[Sigifp-l] 2018 Workshop AND/OR Information Access Panel?

FROEHLICH, THOMAS tfroehli at kent.edu
Wed Mar 21 18:40:47 EDT 2018


Fake news and pseudo-cognitive authority, its characteristics, and venues.

Proposed by Thomas J. Froehlich, Ph.D.

I would like to follow some themes from a paper I recently published, "A Not-So-Brief Account of Current Information Ethics: The Ethics of Ignorance, Missing Information, Misinformation, Disinformation and Other Forms of Deception or Incompetence"  (http://bid.ub.edu/en/39/froehlich.htm) and from a course that I just created and taught on The Age of Disinformation.  In them, I developed a taxonomy of false informations and forms of deception, looked at the psychological grounds for ignorance adherents, examined the role of cognitive authorities in the (dis)information marketplace, and reviewed various techniques for combating fake news for information professionals, among other related issues.

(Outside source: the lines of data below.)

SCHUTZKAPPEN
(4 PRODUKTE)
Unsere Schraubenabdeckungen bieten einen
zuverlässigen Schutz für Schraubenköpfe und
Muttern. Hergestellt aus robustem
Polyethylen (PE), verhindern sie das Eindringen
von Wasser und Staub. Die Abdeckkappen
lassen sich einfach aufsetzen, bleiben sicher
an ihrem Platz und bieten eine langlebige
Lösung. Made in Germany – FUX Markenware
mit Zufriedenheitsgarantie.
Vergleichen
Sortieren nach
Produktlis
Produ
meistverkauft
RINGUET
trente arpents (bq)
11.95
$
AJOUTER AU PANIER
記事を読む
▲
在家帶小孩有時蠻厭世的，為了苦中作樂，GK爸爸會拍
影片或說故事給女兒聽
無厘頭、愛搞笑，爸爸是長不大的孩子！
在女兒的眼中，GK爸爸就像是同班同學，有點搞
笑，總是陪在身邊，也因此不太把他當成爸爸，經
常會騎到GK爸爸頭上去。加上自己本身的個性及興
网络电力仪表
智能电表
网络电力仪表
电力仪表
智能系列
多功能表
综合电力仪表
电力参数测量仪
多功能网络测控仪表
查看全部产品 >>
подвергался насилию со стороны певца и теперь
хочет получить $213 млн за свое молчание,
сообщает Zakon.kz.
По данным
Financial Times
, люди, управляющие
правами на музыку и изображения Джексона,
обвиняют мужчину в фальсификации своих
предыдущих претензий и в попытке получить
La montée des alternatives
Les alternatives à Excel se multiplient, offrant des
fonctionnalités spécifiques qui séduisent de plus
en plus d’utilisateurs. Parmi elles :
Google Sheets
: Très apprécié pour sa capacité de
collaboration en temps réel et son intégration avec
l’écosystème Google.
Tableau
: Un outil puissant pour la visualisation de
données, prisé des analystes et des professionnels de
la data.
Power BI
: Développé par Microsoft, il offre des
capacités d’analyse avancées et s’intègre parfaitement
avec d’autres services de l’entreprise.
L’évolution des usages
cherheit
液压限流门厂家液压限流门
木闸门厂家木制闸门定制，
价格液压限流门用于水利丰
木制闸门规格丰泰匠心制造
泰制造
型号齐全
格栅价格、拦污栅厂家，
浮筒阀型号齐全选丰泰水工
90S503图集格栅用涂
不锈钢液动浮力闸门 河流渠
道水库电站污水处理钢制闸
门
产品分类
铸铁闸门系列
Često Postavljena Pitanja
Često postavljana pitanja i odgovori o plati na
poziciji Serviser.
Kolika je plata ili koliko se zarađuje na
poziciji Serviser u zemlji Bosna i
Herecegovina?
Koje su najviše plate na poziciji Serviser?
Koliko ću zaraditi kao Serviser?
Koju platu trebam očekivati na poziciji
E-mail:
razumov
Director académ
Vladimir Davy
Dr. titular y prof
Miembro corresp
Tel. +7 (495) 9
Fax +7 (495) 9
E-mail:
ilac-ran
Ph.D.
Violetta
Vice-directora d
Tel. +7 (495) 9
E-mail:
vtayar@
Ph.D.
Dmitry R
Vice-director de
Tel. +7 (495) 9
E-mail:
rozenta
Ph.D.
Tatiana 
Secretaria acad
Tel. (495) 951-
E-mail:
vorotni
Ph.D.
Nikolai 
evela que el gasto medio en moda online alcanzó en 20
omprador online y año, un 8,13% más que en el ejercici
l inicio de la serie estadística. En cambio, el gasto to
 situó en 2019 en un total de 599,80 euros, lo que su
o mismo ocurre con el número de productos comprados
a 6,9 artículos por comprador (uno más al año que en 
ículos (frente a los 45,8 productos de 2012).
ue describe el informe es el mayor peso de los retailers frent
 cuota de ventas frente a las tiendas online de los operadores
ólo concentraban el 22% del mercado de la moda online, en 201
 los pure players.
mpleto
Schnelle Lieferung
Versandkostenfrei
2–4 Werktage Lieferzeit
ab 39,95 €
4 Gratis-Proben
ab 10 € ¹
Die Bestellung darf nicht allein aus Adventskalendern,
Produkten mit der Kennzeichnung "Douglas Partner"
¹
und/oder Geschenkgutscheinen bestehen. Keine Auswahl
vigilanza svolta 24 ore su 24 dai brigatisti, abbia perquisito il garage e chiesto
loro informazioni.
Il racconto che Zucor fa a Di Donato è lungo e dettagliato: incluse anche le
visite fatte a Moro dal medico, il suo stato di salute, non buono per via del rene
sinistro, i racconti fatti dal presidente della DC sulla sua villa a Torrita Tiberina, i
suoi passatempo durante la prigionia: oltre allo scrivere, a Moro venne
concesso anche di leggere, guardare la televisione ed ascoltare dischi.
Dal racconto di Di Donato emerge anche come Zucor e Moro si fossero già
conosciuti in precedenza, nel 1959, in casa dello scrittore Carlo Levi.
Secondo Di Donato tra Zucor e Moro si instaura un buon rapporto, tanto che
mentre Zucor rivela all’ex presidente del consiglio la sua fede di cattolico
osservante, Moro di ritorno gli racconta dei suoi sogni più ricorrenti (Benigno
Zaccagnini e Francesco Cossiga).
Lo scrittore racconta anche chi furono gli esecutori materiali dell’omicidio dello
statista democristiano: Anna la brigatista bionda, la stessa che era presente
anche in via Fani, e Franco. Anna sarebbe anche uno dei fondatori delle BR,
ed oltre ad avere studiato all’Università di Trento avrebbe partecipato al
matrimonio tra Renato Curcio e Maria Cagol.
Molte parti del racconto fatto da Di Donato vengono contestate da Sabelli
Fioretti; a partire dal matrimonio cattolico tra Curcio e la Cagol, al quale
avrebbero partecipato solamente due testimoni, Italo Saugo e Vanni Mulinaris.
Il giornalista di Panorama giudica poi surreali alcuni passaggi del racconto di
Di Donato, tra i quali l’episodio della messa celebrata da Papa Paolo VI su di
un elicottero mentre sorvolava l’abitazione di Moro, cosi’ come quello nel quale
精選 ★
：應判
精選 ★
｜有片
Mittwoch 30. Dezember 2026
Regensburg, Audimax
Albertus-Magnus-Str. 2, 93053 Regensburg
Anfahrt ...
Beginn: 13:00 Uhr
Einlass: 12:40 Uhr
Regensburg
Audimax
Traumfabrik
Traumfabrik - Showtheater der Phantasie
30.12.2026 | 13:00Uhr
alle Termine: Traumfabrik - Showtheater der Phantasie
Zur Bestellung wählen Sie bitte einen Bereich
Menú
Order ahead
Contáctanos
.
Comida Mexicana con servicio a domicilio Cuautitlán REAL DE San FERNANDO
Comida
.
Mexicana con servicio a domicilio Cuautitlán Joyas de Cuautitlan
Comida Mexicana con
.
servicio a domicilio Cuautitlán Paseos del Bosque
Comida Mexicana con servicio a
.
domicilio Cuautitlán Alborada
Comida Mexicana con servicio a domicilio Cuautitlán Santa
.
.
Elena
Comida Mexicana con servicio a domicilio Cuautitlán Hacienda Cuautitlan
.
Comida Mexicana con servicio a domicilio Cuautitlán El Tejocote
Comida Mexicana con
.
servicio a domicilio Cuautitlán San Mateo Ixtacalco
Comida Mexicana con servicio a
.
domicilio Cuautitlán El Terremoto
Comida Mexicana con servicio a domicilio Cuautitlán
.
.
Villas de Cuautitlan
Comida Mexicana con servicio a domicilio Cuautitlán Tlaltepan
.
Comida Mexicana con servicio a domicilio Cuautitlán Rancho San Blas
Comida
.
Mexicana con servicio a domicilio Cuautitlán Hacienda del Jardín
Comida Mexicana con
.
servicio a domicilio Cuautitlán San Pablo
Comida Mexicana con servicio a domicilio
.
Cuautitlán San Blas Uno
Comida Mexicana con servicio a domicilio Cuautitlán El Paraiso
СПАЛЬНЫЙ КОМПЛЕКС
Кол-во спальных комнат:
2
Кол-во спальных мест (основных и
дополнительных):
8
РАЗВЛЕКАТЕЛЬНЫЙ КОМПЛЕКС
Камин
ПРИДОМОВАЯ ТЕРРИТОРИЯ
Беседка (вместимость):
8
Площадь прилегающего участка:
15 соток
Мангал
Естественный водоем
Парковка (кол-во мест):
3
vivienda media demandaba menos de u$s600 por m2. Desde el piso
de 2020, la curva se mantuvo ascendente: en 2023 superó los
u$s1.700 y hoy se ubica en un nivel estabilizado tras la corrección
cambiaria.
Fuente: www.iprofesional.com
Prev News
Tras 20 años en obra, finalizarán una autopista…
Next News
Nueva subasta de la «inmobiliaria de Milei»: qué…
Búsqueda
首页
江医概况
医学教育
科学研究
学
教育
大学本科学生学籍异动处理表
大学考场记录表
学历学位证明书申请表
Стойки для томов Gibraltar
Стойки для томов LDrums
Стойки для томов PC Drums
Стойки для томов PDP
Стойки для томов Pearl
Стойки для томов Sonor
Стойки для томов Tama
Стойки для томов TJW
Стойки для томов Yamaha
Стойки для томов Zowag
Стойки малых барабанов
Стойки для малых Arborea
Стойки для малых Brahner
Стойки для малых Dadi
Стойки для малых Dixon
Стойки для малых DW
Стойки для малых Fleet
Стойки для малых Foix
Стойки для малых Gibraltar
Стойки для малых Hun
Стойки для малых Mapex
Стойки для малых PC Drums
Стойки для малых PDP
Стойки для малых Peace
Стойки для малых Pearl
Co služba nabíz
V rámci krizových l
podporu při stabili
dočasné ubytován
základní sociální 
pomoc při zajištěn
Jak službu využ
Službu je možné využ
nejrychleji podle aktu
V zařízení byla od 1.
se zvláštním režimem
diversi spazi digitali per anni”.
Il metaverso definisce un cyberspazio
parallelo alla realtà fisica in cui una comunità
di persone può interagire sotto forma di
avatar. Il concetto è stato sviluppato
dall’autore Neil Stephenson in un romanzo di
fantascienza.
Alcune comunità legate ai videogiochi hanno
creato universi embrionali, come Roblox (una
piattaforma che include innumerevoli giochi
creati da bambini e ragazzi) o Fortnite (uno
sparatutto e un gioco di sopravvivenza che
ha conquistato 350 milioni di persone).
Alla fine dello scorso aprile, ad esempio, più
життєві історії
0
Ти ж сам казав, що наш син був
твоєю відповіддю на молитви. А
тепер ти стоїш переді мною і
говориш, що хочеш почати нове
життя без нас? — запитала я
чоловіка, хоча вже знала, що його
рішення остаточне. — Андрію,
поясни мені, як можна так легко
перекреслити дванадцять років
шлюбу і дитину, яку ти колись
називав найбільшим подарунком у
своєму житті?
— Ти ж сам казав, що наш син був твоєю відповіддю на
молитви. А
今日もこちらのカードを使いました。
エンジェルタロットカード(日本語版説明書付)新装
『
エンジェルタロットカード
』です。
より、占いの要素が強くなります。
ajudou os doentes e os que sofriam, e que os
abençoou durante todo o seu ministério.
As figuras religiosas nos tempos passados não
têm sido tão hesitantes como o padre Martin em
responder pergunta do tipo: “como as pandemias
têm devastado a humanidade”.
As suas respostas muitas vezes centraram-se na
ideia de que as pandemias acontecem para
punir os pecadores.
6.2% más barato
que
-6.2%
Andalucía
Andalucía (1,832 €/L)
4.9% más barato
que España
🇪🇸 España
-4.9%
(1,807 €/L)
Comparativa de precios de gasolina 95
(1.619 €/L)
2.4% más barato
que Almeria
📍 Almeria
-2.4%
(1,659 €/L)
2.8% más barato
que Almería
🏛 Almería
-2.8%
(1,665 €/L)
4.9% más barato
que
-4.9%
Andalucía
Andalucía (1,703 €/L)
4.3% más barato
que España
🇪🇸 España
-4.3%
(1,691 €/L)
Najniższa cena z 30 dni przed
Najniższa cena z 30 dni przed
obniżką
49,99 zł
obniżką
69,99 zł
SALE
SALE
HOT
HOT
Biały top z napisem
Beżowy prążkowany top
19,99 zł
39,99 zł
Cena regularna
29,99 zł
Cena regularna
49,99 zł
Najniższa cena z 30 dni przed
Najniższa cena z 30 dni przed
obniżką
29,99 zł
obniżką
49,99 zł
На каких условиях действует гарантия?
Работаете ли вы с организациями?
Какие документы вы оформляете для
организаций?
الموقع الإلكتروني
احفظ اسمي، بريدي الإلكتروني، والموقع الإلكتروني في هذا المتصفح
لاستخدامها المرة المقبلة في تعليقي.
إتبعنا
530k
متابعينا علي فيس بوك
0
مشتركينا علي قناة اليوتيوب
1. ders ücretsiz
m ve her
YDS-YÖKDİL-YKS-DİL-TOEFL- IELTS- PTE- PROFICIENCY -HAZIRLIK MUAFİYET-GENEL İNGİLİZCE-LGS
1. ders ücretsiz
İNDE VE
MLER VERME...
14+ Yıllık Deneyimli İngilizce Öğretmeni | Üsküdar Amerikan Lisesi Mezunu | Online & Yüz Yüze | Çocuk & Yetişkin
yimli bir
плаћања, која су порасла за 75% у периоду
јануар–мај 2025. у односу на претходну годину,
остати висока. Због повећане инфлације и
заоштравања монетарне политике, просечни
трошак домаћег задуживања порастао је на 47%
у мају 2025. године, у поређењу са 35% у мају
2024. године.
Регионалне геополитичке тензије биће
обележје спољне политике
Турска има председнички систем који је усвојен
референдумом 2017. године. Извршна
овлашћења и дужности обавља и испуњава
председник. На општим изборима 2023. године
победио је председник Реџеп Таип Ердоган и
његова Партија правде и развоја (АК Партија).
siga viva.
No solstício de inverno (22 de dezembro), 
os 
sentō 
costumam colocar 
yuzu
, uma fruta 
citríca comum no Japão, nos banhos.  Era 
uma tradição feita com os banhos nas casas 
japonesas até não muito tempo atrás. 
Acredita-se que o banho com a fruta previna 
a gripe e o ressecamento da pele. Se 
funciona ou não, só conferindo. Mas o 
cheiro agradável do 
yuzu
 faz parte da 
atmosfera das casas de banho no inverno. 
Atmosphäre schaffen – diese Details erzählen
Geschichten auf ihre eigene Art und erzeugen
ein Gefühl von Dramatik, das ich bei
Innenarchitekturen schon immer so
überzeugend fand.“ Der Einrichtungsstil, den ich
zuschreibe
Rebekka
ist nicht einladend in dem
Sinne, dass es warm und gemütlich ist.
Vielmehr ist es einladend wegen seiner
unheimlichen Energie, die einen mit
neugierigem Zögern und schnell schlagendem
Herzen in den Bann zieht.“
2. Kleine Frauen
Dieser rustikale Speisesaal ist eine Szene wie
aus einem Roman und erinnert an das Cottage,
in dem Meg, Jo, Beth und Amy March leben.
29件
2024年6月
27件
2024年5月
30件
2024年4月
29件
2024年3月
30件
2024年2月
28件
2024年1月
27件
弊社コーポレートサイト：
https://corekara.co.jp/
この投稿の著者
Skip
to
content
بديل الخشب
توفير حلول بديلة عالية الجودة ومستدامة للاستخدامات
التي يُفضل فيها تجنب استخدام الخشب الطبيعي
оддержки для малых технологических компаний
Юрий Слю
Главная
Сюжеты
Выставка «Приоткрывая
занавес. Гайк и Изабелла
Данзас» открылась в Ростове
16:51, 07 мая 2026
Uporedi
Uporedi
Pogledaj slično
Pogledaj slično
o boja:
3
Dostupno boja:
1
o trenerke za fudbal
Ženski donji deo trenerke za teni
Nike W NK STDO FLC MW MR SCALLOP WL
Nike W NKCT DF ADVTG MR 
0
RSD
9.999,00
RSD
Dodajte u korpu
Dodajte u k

I would like to work through the notion of fake or pseudo- cognitive authority mentioned in the article and somewhat elaborated in my course: what it is, what its characteristics are, how it spreads through social media, specifically discussing a very recent study that found that lies spread faster online than the truth due to people, and not bots like we previously thought (Soroush Vosoughi, Deb Roy, and Sinan Aral, “The spread of true and false news online,” Science, 09 Mar 2018, 359 (6380), 1146-1151.  DOI: 10.1126/science.aap9559; http://science.sciencemag.org/content/359/6380/1146.)  Such a study has alarmed social scientists and legal scholars who articulated concerns in such articles as David M. J. Lazer, Matthew A. Baum, Yochai Benkler, Adam J. Berinsky, Kelly M. Greenhill, Filippo Menczer, Miriam J. Metzger, et al., “The science of fake news,” Science, 09 Mar 2018, 359 (6380), 1094-1096. DOI: 10.1126/science.aao2998; http://science.sciencemag.org/content/359/6380/1094/tab-article-info).  Through such and related research, we may better understand the role of pseudo-cognitive authority, its characteristics, and venues, manifest in the spread and speed of fake news so that we can combat such phenomena in order to safeguard democracy.

Short Bio:
Thomas J. Froehlich, Ph.D., is Professor Emeritus, School of Information, Kent State University (27 years). The majority of his published work is concerned with ethical considerations in the information professions, evolving in part from his philosophy background (Ph.D., Duquesne University). Dr. Froehlich taught in the areas of information science, ethics, network and software resources, online searching, and user interface design. He was the chief architect and former Director of the Master of Science Program in Information Architecture and Knowledge Management at Kent State University, which now offers Master’s degrees in Knowledge Management, User Experience Design and Health Informatics.  He has provided workshops, trainings, seminars or presentations in 26 countries, primarily in the areas of online searching and ethical concerns of information professionals.